Published online by Cambridge University Press: 05 June 2014
Abstract. We trace the emergence of unsolvable problems in algebra and topology from the unsolvable halting problem for Turing machines.
§1. Introduction. Mathematicians have always been interested in being able to calculate with or about the things they study. For instance early developers of number theory and the calculus apparently did extensive calculations. By the early 1900s a number of problems were introduced asking for general algorithms to do certain calculations. In particular the tenth problem on Hilbert's influential list asked for an algorithm to determine whether an integer polynomial in several variables has an integer solution.

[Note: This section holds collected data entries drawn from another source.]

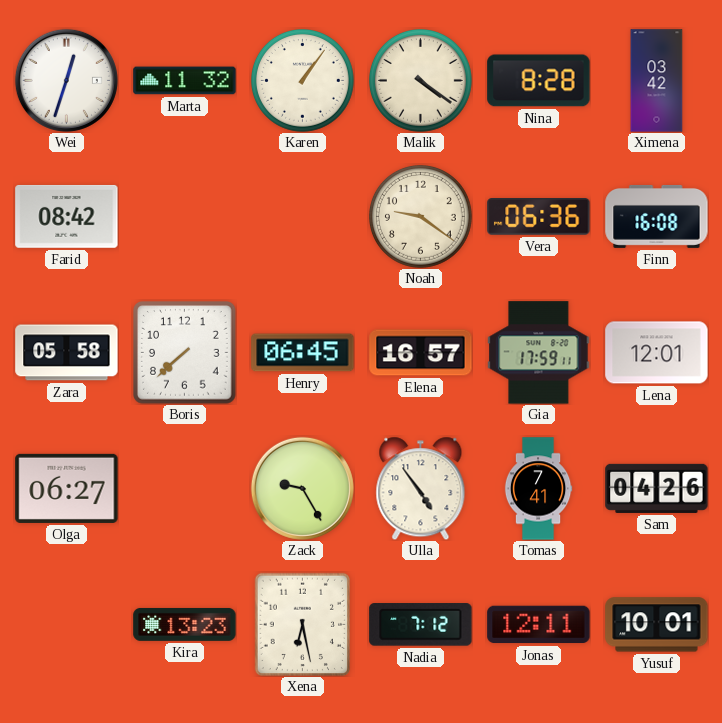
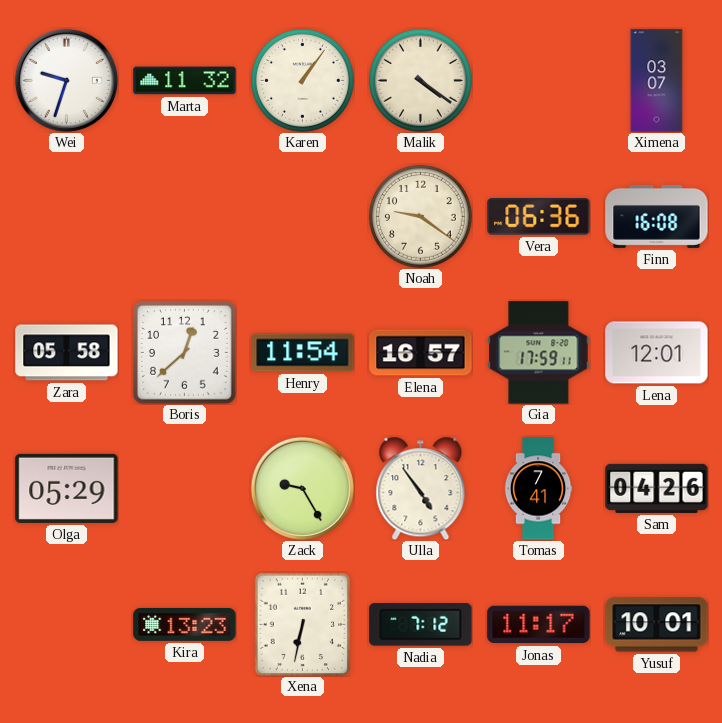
Wei: 12:33 -> 9:33
Nina: 8:28 -> none
Ximena: 03:42 -> 03:07
Farid: 08:42 -> none
Boris: 7:38 -> 12:38
Henry: 06:45 -> 11:54
Olga: 06:27 -> 05:29
Xena: 6:28 -> 6:32
Jonas: 12:11 -> 11:17
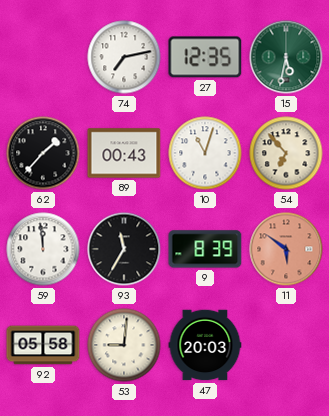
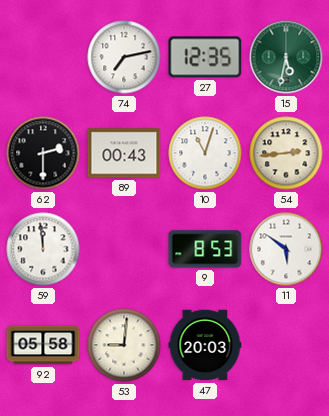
62: 1:37 -> 2:30
54: 6:53 -> 2:44
93: 11:35 -> none
9: 8:39 -> 8:53
11 dial: salmon -> white
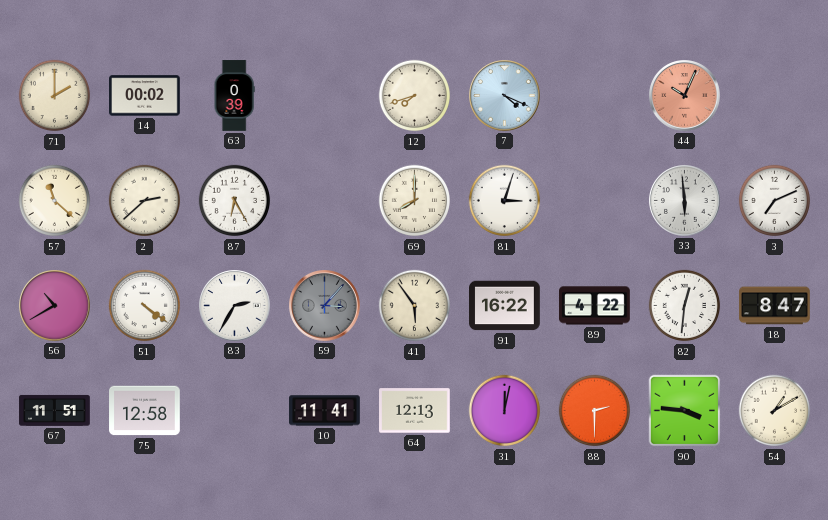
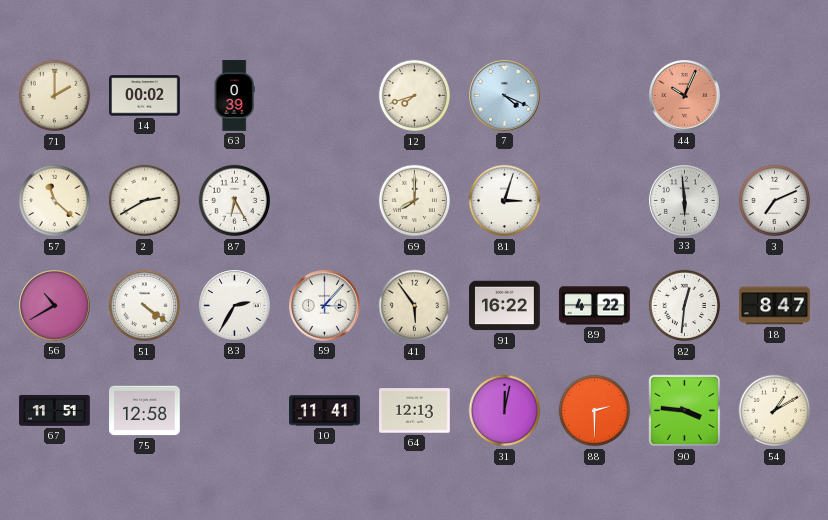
2: 2:38 -> 2:40
59 dial: grey -> white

The introduction by Poincaré of the fundamental group as an invariant of a topological space which can often be finitely described by generators and relations led to Dehn's formulation of the word and isomorphism problem for groups. To make use of such group invariants we naturally want to calculate them and determine their properties. It turns out many of these problems do not have algorithmic solutions and we will trace the history and some of the ideas involved in showing these natural mathematical problems are unsolvable.
In the 1930s several definitions of computable functions emerged together with the formulation of the Church-Turing Thesis that these definitions captured intuitive notions of computability. Church and independently Turing showed that there is no algorithm to determine which formulas of first-order logic are valid, that is, the Entscheidungsproblem is unsolvable.